*Problem details*: Retype only the lines running from the beginning of the entries below to the line with "GameStock — это", both included. Do not include pictures.
Listed records: Begin
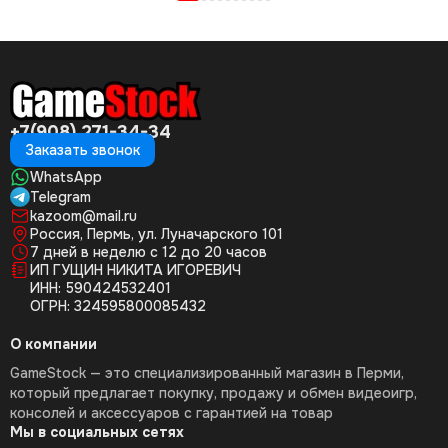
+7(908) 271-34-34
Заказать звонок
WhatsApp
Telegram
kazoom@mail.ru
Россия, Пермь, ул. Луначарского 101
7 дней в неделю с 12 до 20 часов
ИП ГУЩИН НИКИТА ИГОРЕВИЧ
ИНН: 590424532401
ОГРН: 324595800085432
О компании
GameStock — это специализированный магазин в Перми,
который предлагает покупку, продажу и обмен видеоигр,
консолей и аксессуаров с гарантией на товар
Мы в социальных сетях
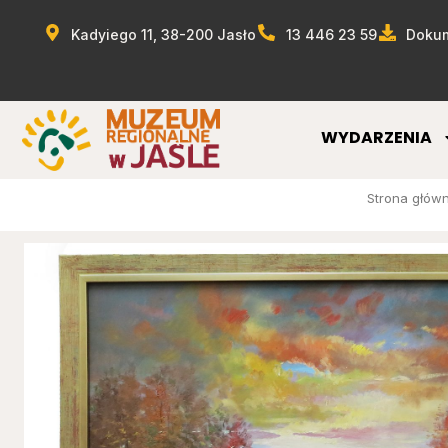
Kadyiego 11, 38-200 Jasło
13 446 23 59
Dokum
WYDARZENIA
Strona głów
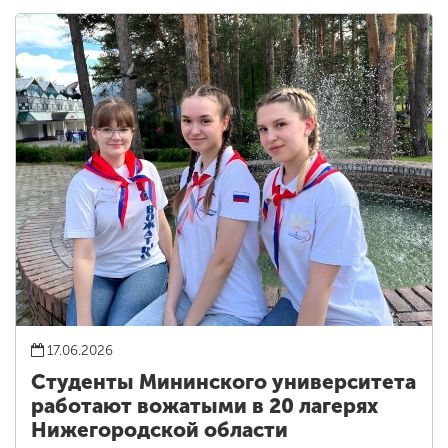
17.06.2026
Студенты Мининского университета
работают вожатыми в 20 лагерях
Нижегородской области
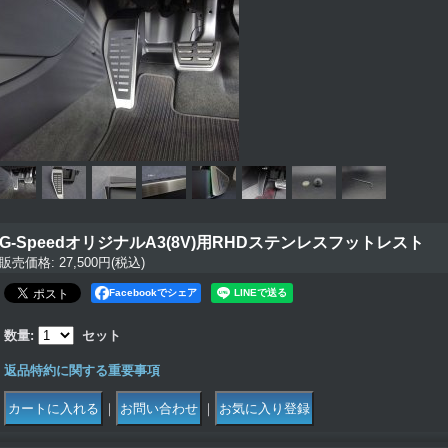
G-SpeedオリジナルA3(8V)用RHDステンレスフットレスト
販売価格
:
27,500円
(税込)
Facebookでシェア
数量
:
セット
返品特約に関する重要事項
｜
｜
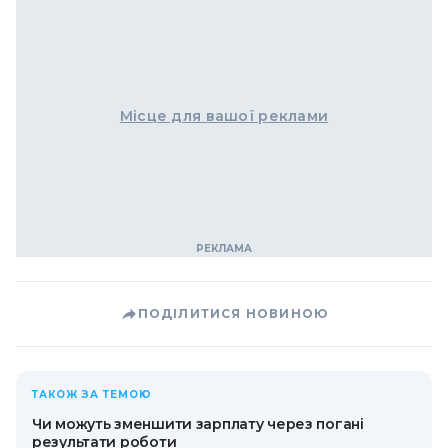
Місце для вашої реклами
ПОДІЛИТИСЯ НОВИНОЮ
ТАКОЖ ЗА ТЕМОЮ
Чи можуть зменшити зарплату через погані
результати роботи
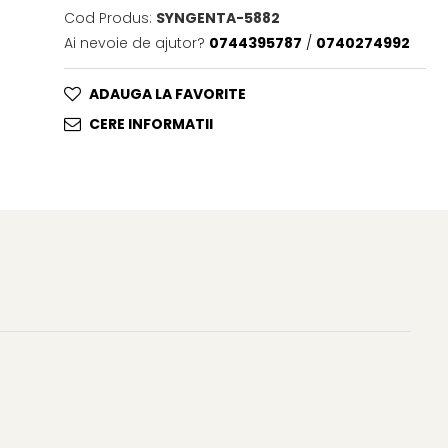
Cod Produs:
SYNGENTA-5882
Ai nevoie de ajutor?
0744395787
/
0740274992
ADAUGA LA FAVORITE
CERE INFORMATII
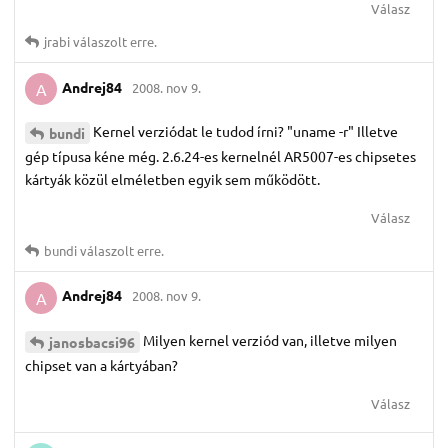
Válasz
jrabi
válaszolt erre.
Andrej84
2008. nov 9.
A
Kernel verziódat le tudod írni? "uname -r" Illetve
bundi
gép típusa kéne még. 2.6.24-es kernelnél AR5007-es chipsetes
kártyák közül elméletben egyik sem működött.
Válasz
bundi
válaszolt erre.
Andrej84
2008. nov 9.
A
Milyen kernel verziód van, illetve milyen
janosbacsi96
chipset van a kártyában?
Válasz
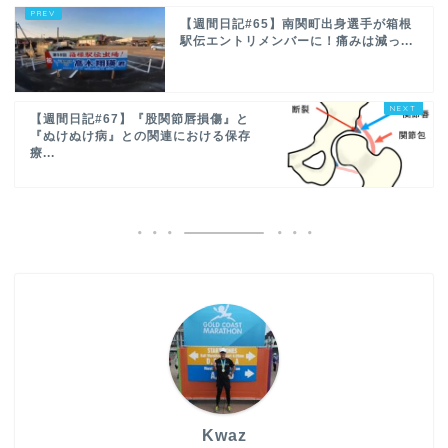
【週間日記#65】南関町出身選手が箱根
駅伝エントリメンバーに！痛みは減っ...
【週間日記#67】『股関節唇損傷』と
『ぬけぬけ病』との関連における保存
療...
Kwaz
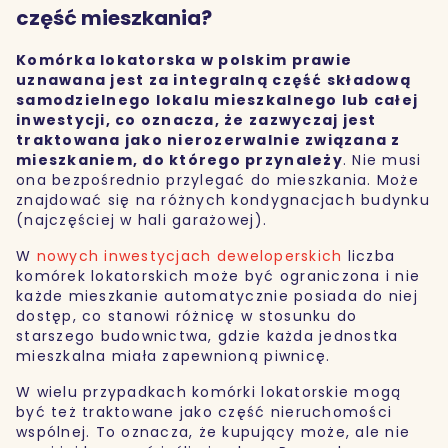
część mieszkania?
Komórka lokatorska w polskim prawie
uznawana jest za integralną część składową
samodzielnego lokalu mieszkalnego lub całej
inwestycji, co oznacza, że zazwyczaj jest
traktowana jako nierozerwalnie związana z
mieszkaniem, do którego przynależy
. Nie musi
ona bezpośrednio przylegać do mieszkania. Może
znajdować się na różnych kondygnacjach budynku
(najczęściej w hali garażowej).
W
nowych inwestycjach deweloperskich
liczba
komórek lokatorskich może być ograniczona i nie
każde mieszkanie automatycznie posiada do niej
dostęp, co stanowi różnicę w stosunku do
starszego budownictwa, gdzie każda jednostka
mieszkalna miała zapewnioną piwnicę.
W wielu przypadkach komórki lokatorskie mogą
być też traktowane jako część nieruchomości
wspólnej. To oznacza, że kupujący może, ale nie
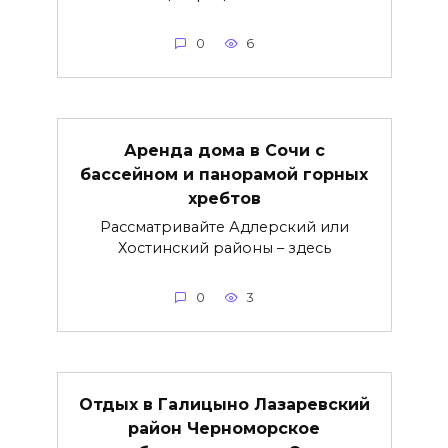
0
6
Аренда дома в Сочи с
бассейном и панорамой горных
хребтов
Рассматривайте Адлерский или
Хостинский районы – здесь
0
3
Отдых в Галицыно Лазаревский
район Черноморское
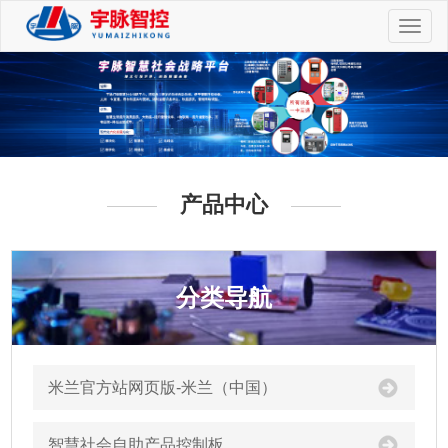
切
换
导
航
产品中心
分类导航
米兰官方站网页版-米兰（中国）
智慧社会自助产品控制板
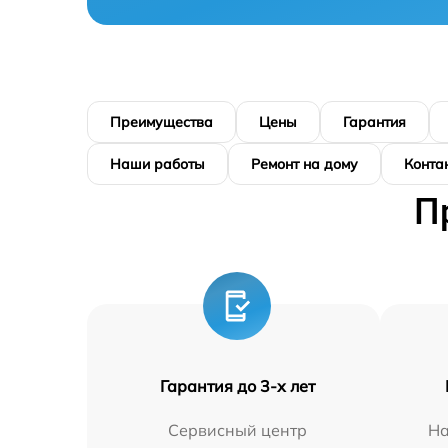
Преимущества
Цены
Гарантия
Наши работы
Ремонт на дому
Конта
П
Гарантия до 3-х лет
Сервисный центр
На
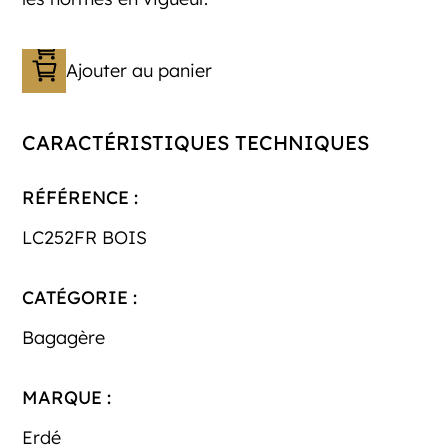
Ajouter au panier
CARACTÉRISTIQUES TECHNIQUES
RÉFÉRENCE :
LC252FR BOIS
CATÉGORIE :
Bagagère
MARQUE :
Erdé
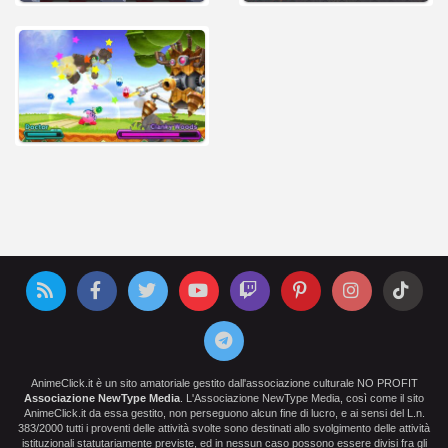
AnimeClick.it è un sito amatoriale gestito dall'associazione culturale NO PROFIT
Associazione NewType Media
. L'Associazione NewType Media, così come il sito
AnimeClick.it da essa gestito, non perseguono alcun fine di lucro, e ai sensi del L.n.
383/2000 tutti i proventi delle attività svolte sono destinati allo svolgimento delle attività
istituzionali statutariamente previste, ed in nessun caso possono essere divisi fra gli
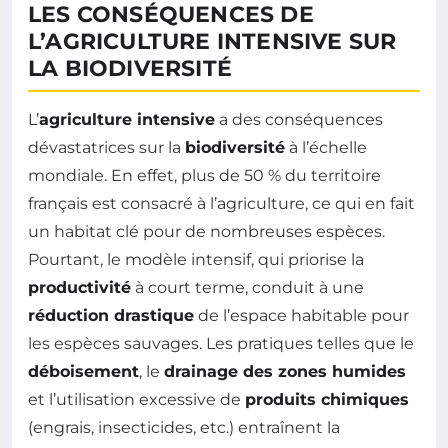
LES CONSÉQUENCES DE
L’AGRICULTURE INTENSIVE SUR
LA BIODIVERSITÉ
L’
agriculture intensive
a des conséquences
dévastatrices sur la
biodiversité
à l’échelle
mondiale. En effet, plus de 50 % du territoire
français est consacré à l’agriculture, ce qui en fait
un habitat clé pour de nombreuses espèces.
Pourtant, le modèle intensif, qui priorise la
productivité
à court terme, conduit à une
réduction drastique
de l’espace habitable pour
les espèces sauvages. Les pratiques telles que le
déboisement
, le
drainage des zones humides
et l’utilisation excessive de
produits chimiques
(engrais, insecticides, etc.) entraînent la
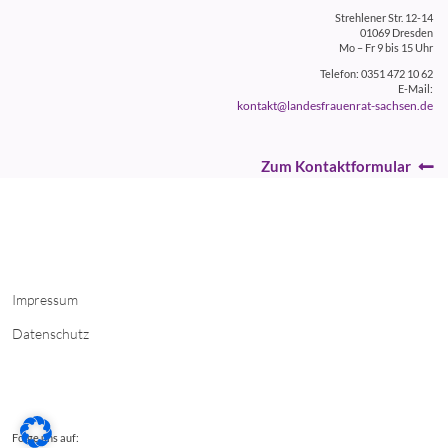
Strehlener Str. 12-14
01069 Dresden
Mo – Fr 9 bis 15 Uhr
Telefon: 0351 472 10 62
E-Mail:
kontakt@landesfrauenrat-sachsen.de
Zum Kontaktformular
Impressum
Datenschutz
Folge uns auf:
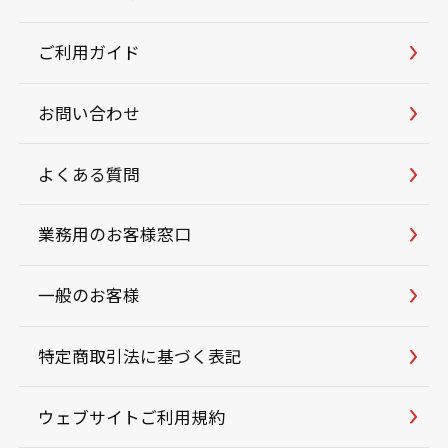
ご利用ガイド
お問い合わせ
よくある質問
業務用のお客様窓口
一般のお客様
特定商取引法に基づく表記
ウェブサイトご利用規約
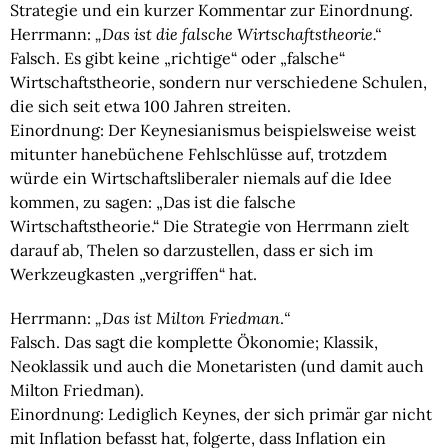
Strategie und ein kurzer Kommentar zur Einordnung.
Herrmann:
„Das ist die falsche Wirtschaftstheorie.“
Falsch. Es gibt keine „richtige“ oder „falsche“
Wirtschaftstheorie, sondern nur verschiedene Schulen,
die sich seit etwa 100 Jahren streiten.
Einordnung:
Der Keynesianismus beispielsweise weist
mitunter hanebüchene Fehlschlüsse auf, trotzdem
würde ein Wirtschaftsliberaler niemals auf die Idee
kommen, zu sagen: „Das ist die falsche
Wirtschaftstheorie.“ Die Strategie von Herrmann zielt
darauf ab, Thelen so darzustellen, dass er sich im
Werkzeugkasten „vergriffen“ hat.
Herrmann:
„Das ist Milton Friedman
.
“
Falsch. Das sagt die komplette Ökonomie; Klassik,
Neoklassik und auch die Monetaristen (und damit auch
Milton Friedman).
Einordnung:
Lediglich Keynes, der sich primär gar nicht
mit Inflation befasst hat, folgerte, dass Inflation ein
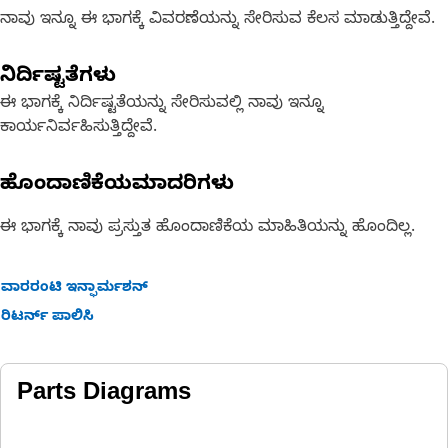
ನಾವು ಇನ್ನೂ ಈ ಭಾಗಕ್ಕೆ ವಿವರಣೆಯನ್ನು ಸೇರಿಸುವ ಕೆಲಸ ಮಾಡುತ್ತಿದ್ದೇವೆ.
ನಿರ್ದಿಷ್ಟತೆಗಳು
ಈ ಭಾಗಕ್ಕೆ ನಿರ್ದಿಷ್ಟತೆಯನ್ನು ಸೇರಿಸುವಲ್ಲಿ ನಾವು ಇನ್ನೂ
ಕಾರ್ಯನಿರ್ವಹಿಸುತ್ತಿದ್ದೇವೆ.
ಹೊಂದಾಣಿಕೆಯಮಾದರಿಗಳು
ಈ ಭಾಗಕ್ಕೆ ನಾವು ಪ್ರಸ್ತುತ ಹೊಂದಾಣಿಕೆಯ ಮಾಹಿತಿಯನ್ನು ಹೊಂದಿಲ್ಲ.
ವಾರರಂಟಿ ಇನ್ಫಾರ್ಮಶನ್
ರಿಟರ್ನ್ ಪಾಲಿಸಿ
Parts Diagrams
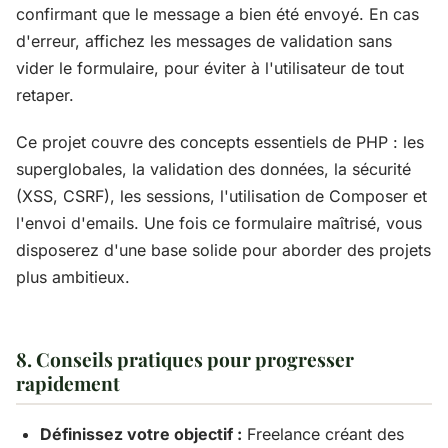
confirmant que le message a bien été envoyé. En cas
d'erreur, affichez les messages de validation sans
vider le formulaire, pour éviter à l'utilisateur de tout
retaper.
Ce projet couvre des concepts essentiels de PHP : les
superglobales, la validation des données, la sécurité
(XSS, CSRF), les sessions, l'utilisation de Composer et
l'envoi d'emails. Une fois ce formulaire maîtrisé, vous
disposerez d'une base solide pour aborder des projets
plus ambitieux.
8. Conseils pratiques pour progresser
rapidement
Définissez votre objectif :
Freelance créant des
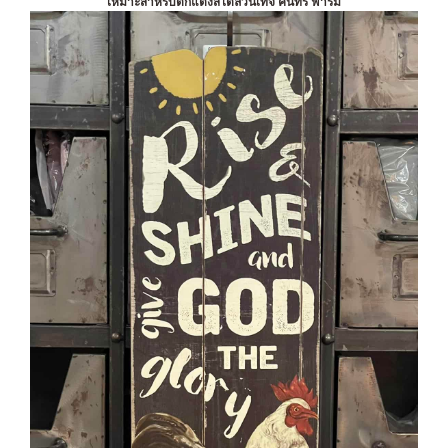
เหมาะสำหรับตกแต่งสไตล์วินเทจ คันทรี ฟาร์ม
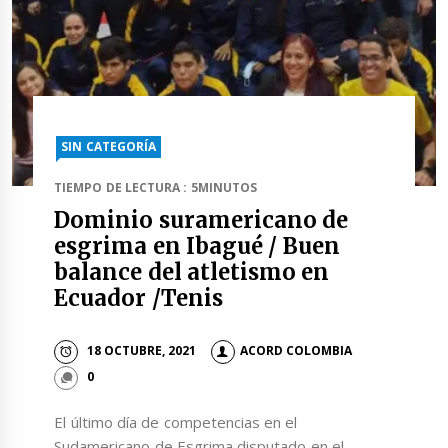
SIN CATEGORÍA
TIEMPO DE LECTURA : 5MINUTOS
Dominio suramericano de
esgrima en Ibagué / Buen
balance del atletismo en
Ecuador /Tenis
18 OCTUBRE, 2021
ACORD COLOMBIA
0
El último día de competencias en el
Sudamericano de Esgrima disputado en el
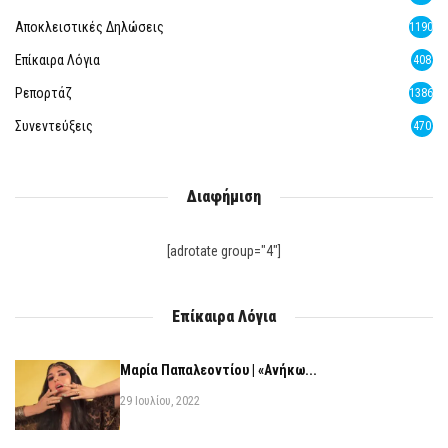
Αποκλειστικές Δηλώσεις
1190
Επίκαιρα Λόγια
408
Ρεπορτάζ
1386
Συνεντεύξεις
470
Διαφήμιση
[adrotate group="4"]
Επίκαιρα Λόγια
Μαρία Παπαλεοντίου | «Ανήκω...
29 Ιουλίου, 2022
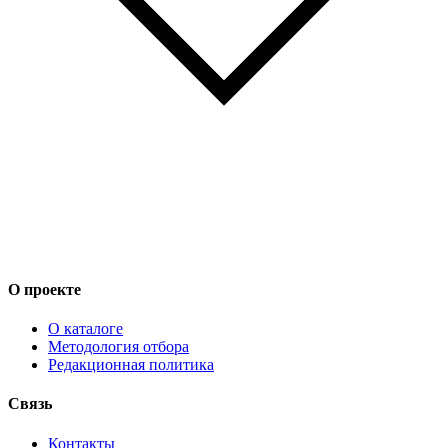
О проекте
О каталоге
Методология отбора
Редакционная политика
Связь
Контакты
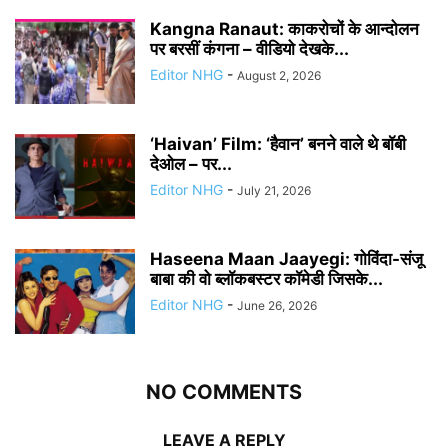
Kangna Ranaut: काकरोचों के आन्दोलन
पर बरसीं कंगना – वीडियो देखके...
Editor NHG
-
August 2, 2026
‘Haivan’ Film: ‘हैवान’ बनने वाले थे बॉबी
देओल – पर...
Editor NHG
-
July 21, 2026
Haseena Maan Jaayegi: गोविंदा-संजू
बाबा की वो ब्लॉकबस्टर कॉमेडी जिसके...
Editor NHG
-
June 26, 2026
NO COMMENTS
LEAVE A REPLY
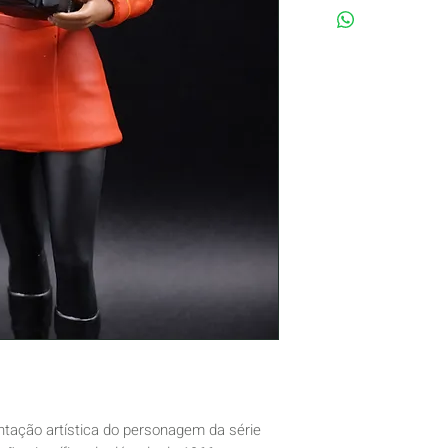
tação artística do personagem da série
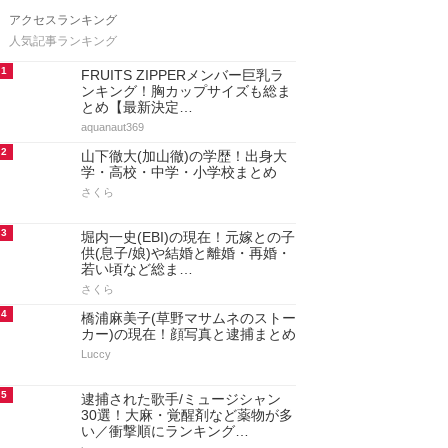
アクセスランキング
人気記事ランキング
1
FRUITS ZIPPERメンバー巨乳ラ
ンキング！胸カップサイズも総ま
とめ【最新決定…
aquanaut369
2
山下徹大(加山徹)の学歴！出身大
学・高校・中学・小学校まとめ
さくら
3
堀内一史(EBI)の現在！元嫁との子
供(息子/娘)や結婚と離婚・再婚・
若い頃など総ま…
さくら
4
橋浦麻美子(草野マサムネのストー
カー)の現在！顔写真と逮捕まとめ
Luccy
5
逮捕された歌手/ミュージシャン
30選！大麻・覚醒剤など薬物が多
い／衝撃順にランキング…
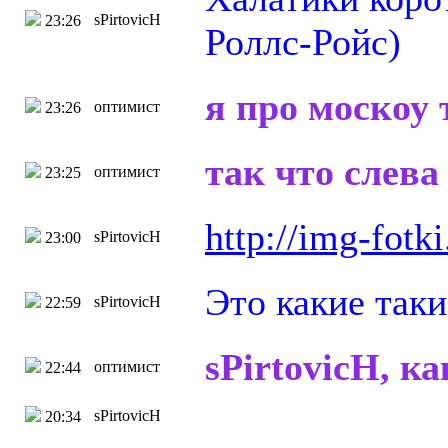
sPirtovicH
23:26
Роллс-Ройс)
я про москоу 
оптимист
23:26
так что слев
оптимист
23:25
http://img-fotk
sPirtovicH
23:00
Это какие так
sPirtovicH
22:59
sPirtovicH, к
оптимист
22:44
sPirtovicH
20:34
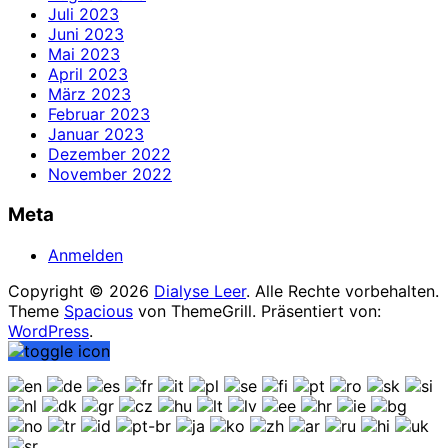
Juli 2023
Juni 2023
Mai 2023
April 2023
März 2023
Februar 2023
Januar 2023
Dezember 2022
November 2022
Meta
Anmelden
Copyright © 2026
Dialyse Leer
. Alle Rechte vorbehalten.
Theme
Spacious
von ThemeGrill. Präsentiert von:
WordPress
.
Listed records: End
*Exercise result*:
+7(908) 271-34-34
Заказать звонок
WhatsApp
Telegram
kazoom@mail.ru
Россия, Пермь, ул. Луначарского 101
7 дней в неделю с 12 до 20 часов
ИП ГУЩИН НИКИТА ИГОРЕВИЧ
ИНН: 590424532401
ОГРН: 324595800085432
О компании
GameStock — это специализированный магазин в Перми,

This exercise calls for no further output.